The finds the bat perched on the molding above the hall closet. As he approaches, the bat flees. He ducks and mentally ushers the beast toward the open door, but it doesn’t give one single fuck about the open door.
It’s only when it stops again that his alcohol fogged brain starts thinking about rabies. Months ago, when the smaller kid was bitten by a neighborhood cat, he’d reassured himself that she wouldn’t get rabies. The Internet said that cats don’t generally get rabies. It’s bats you have to worry about. It was reassuring then.
He stumbles to the front door, slamming it shut, hoping the bat didn’t do what he’d asked it to. He remembers the oft-repeated anecdote in all the Internet articles about the young girl who was bitten in her sleep and didn’t even know it. One of the few deaths caused by the disease. He thinks of the skinny girl in the other room, her long, pale legs paperweighting her bed clothes.
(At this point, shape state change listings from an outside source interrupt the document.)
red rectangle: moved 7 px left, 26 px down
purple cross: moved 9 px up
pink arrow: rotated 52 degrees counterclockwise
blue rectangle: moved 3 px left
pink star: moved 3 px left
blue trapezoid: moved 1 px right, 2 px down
He searches, broom in hand. He looks under the couch, on the bookshelves, in the trash. Nowhere.
Fuck.
There’s a high shelf above the fireplace. It might be there, hiding in the shadows, waiting to attack. He climbs up on the heavy armchair. The shelf is empty. On his way back down, he nearly misses it, just a few inches from his face, stuck to a framed family portrait like an ugly brooch.
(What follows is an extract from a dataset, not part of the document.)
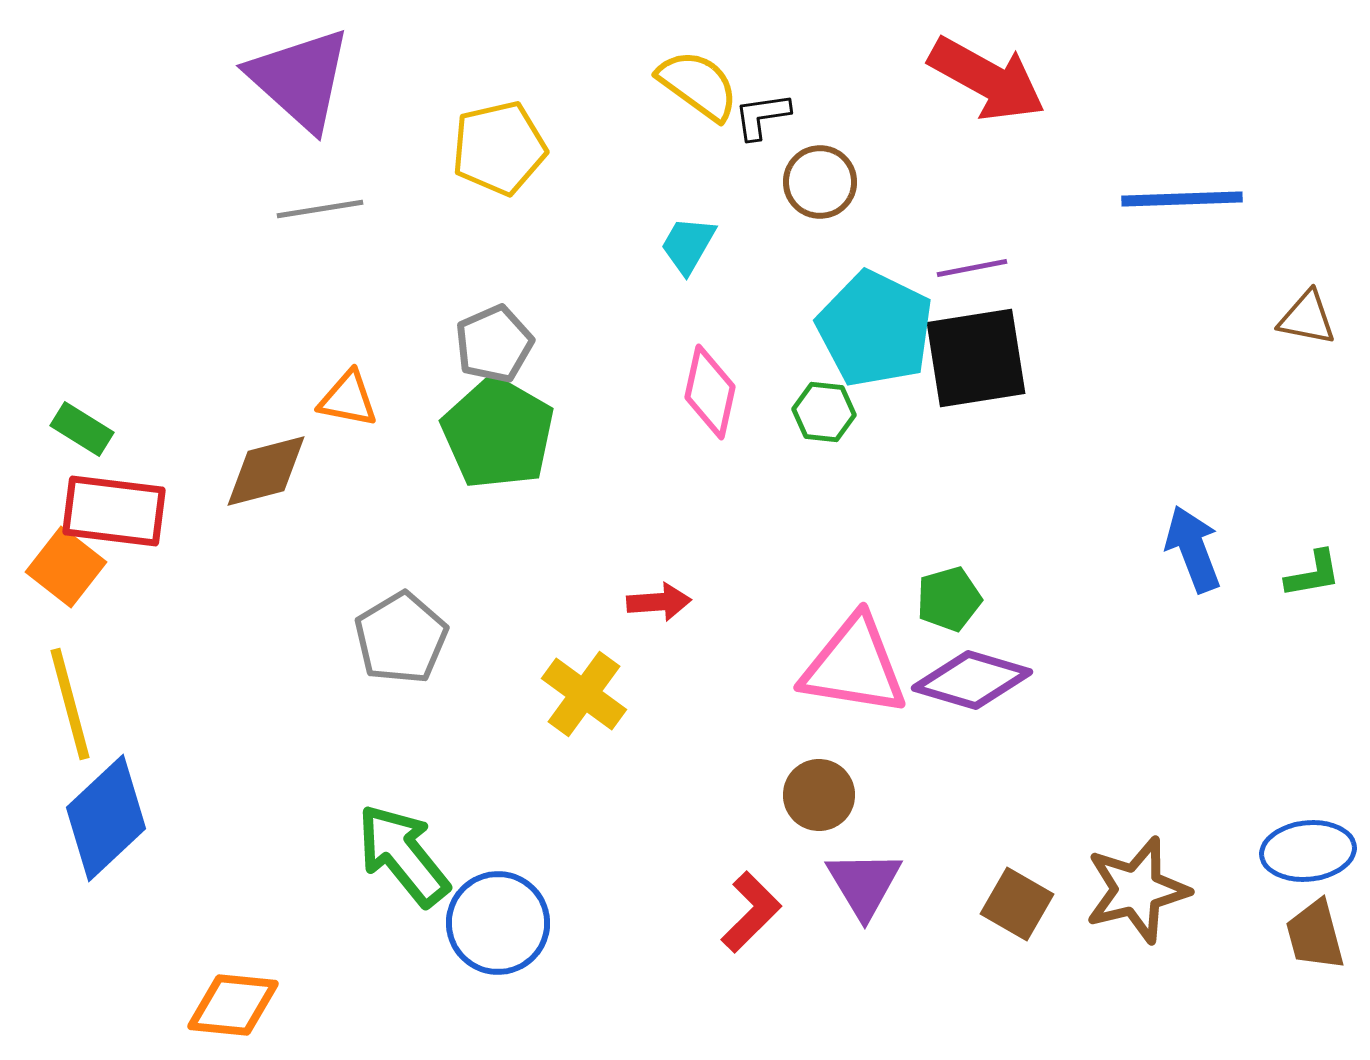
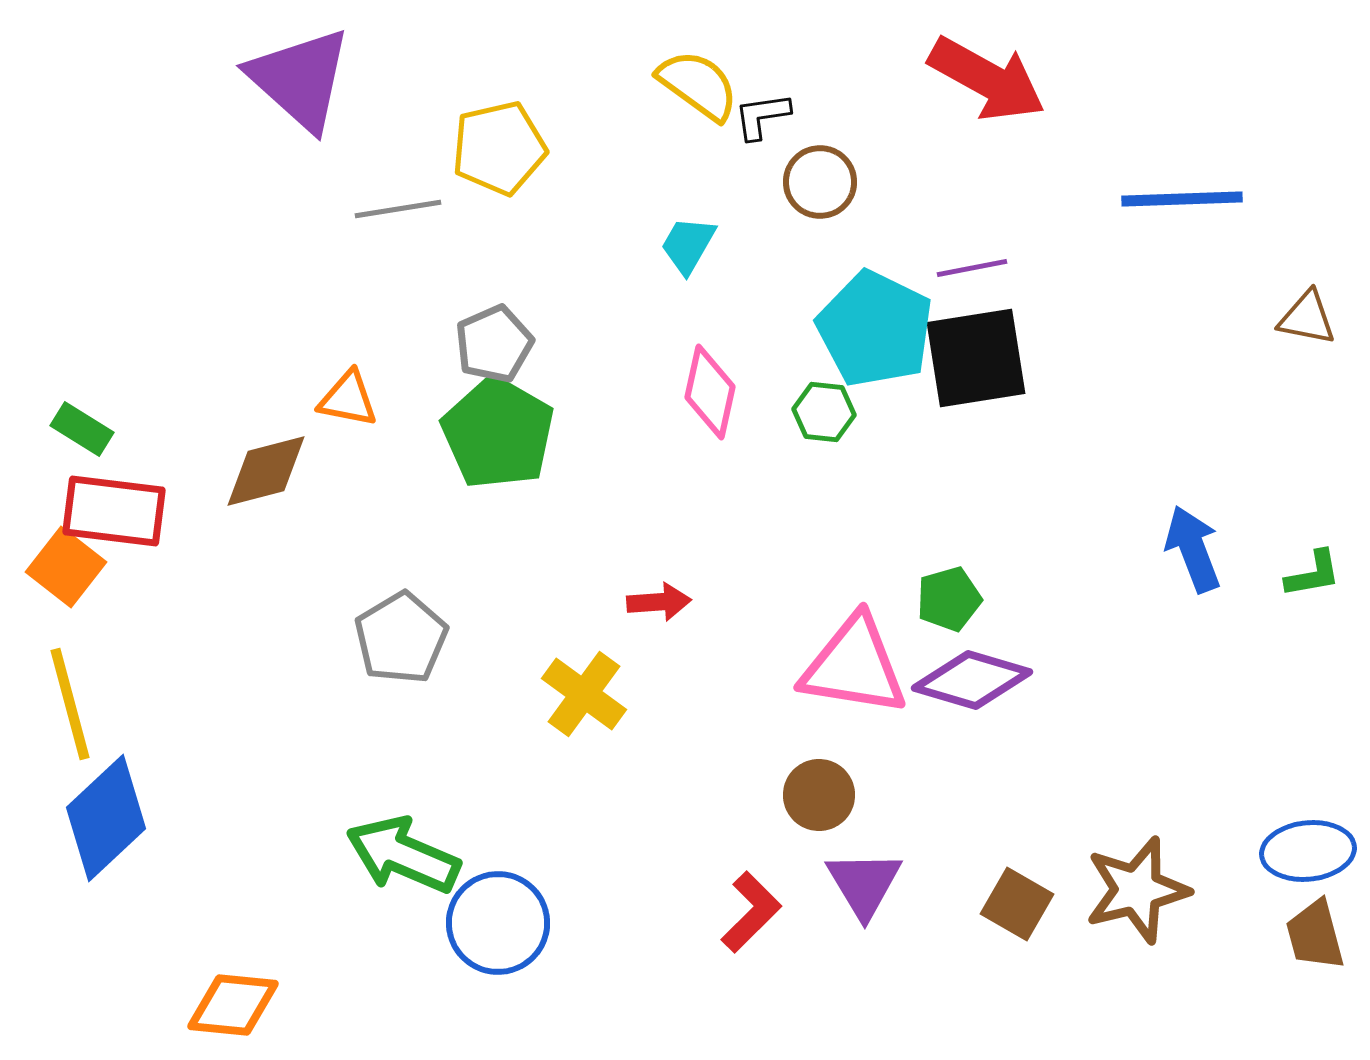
gray line at (320, 209): moved 78 px right
green arrow at (403, 855): rotated 28 degrees counterclockwise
It’s not scary now. It’s small and fragile. He grabs a Gladware bowl from a kitchen cabinet and quickly slams the bowl over the top of the animal. It reacts immediately, screeching and flapping its wings furiously. He slides the lid between the bowl and the wall, trapping the bat inside.
“The bat’s going to die?” the big one asks as we drive down the street the next morning. It’s overcast and gray, the official uniform of the Inland Northwest. Droplets of rain hit the windshield.
“Yeah,” he says.
“Can’t we just let it go?”
“We could, but we’re not going to.”
The on-call woman from the health department, her voice thick with sleep, had said to preserve the bat. He would need to take it to a veterinarian’s office to be euthanized and decapitated so that its brain could be sent to Seattle for testing. The access to the sleeping kids was the problem. The risk was incredibly low, but the stakes dire. Too dire for compassion.
“When you bring it in, please make sure the container is secure. The waiting room is going to be full, so, if you can, please put the container in a paper bag or something.”
The waiting room is, indeed, full. Standing room only. He carries the bag full of helpless creature past the parrot in the dog crate. He stands at the desk.
“Are you Caris?” a woman in scrubs asks.
“Yes,” he says.
“Is it secure?”
“Yes,” he says.
“Is it alive?”
He remembers an hour earlier, when he’d opened the container to show the kids, curious to see a real bat. He’d thought it was dead. But as they begged him to close the container again, he noticed its ragged breathing.
“Yes,” he says.
She takes the bag. He takes his children.
The clouds are still outside, frowning at him.